Resift cake flour with malted milk powder and salt; set aside.
Beat butter in a large bowl with an electric mixer set on medium speed for 1
to 2 minutes, until smooth and creamy.
Add sugar about 1/4 cup at a time, beating
for about 30 seconds after each addition.
Add vanilla extract and beat for 6 to
7 minutes, until fluffy and light in color.
Beat in eggs one at a time, beating
for about 30 seconds after each addition. Increase speed to medium-high and beat
for 1 to 2 minutes more. Scrape bowl and beaters.
On low speed, add half flour mixture and beat only until incorporated.
Beat in milk, then remaining flour, beating only until well combined.
Scrape 5 cups of batter into prepared pan and level top with a rubber spatula.
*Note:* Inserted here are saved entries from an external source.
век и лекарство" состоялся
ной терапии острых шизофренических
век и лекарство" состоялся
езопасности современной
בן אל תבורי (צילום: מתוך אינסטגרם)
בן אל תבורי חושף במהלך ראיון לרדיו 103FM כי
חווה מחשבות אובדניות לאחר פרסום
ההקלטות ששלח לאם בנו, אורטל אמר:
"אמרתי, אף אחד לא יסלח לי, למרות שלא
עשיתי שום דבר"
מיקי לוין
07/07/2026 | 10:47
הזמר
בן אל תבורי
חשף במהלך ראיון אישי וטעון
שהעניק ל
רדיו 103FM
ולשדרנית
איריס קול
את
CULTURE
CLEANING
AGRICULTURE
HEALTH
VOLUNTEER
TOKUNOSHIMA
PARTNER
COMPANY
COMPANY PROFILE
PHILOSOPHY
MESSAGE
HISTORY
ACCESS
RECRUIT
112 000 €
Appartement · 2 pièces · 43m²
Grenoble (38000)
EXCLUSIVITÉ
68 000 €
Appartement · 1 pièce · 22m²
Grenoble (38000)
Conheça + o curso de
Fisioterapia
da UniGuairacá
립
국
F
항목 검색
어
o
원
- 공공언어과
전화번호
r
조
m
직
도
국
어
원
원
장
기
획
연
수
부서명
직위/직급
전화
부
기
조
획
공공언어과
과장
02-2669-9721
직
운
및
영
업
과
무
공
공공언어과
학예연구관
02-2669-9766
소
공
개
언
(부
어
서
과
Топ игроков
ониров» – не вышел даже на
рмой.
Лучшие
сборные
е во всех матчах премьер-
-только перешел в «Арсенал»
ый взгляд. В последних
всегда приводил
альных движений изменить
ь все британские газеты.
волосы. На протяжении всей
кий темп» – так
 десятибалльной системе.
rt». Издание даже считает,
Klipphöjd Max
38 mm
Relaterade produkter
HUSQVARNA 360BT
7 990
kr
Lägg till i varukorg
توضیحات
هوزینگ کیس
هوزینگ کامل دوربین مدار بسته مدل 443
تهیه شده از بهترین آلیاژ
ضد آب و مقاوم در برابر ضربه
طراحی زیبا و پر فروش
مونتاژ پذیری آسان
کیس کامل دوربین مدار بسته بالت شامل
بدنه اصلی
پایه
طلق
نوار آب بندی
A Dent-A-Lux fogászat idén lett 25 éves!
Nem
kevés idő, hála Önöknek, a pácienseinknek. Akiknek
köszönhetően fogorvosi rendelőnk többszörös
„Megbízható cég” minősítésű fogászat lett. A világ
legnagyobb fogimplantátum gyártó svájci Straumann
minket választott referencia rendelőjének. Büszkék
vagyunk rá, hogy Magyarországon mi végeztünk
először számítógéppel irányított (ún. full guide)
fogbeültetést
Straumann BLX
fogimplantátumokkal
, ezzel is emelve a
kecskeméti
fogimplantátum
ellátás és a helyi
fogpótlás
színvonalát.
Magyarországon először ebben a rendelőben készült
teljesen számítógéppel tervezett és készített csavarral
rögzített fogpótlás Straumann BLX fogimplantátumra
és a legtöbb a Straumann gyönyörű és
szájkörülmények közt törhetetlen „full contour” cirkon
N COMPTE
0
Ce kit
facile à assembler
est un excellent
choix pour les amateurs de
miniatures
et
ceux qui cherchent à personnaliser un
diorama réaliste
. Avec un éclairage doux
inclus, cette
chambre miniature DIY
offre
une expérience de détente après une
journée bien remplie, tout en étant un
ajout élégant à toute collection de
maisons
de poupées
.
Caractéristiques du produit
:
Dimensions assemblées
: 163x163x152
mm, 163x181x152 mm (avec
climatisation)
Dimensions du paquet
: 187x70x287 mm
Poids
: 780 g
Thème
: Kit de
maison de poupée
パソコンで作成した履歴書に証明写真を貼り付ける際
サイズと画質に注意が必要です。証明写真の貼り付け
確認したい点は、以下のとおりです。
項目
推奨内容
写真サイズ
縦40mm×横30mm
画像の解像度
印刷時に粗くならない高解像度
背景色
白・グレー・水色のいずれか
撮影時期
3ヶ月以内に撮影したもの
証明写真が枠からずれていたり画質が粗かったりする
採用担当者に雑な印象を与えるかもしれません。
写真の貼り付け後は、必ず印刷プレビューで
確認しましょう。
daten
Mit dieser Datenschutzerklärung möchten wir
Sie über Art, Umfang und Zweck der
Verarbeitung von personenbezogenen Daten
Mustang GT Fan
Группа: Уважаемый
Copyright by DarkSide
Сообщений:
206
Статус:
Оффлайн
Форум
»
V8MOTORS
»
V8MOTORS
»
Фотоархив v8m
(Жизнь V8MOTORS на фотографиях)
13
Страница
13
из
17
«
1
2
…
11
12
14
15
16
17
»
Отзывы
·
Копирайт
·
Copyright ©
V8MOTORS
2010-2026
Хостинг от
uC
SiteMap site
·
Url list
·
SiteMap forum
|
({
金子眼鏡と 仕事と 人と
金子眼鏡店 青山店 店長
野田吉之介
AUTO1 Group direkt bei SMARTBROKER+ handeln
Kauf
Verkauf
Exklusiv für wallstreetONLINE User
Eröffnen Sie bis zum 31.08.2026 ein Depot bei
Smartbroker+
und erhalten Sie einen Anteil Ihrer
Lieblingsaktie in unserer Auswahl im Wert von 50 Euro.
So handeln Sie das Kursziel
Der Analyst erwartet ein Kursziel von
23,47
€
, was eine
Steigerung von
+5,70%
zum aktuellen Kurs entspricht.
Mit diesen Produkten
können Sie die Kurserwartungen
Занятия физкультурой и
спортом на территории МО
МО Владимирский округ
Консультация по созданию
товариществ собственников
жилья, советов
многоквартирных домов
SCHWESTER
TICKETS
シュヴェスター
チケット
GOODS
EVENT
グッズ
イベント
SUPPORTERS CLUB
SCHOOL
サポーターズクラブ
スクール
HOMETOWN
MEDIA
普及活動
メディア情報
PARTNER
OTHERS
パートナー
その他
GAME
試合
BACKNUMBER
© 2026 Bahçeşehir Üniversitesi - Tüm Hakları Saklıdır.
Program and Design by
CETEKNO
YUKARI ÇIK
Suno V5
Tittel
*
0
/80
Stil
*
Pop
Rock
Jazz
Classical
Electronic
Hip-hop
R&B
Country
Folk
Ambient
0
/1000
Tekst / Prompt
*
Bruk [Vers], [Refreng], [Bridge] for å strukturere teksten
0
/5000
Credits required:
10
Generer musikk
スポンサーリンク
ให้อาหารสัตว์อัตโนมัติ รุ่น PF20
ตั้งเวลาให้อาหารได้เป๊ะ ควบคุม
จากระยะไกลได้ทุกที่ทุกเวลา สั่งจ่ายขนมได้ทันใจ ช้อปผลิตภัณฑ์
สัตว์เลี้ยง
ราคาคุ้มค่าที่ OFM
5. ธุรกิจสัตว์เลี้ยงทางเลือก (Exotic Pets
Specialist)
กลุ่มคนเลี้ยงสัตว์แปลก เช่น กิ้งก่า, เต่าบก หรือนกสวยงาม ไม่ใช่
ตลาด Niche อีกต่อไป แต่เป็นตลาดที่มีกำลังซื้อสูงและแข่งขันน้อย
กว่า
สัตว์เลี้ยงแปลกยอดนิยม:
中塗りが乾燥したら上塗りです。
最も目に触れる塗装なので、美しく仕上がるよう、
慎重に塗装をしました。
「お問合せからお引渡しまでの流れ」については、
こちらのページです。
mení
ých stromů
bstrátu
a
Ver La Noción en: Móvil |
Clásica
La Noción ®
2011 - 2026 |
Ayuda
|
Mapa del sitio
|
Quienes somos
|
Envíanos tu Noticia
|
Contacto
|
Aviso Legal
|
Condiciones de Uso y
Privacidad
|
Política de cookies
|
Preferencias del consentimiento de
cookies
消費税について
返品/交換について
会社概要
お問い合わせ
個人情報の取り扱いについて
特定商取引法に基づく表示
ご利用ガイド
Add chocolate syrup, baking
soda and almond extract to remaining batter and beat only until thoroughly combined.
Pour chocolate batter over light batter and smooth top; don't mix
Bake in preheated oven for about 1 hour and 25 minutes, until cake is golden
brown on top and springs back when gently pressed, and a tester inserted into thickest
part comes out clean. Do not over-bake.
Cool cake in pan on a wire rack for 20 minutes.
Cover with another rack and invert.
Carefully remove sides of pan, cover with
another rack, and invert again to cool completely right side up.
Transfer to a cake plate and use a serrated knife to cut into thin slices.